# Pre-stain wood conditioner time limits



## Ronnie1a (May 24, 2009)

I'm using pre-stain wood conditioner on Alder then a cherry color stain. The brand I bought is Miniwax. The directions say to "apply stain within 2 hours." I do not understand that part. What happens if I wait overnight before applying the stain?

I have another brand of conditioner but no mention of the 2 hour time limit???


----------



## RandyReed (Jul 30, 2014)

Ronnie1a;789 185 said:


> I'm using pre-stain wood conditioner on Alder then a cherry color stain. The brand I bought is Miniwax. The directions say to "apply stain within 2 hours." I do not understand that part. What happens if I wait overnight before applying the stain?
> 
> I have another brand of conditioner but no mention of the 2 hour time limit???


Minwax has that 2 hour window there because after that amount of time, it has fully cured and then acts as a sealer. So that means if you wait longer than 2 hours with the minwax product, it will cause the stain to be much lighter than it should be because the wood conditioner will not let the stain penetrate very deep into the wood pores. Be sure to scuff sand with 320 grit paper lightly after the conditioner has dried.

Most pre conditioners are formulated different and is why some do not mention a "window" to apply a stain over it. Depending on the formula, you can wait over night with some, while with Minwax its 2 hours.
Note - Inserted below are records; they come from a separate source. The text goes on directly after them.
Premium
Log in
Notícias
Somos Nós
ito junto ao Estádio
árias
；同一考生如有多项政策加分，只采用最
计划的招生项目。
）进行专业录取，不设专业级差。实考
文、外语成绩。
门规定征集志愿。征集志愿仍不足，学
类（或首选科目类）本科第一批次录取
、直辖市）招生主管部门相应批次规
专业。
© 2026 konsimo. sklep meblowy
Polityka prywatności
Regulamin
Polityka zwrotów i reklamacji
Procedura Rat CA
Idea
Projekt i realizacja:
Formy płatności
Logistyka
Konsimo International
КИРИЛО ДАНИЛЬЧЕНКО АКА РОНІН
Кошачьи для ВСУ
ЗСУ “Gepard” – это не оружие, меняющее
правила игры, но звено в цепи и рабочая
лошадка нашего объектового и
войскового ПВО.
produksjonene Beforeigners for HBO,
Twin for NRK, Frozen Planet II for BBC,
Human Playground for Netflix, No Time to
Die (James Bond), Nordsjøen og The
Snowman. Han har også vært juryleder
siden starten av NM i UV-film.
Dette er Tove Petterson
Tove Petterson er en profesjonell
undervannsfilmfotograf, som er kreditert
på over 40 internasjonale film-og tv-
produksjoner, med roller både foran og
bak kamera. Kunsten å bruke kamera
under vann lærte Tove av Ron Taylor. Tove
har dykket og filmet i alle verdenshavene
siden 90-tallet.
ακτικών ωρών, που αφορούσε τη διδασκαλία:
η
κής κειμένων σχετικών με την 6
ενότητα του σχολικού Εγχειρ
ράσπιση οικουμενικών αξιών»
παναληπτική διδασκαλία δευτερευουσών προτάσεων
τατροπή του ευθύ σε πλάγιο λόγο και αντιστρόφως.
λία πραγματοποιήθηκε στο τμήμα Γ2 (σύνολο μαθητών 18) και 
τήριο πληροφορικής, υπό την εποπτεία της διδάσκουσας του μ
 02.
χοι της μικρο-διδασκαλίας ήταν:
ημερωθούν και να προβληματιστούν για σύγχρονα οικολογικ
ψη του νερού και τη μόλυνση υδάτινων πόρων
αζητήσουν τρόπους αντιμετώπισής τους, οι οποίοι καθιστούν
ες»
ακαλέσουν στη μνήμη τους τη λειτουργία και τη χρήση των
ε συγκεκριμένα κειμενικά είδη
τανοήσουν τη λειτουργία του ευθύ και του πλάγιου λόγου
Personally, I would rather have the 2 hour limit than an over night formula......it will get done quicker!


----------



## Steve Neul (Sep 2, 2011)

That one reason I like my homemade conditioner. I use a 50/50 mixture of linseed oil and mineral spirits. It doesn't matter if you let it dry or not.


----------



## RandyReed (Jul 30, 2014)

I hardly ever use a conditioner. Most of my dye stains are mostly acetone based with a little thinner added so I can use them on all woods with no blotching. I also hardly ever apply a wipe stain directly to any wood. I always shoot for 85% of my color with dyes.

If I did have to, I would use our t67f3 vinyl sealer (24% solids) reduced 1:8 with thinner as a wood conditioner. Ready to sand in 5 minutes.


----------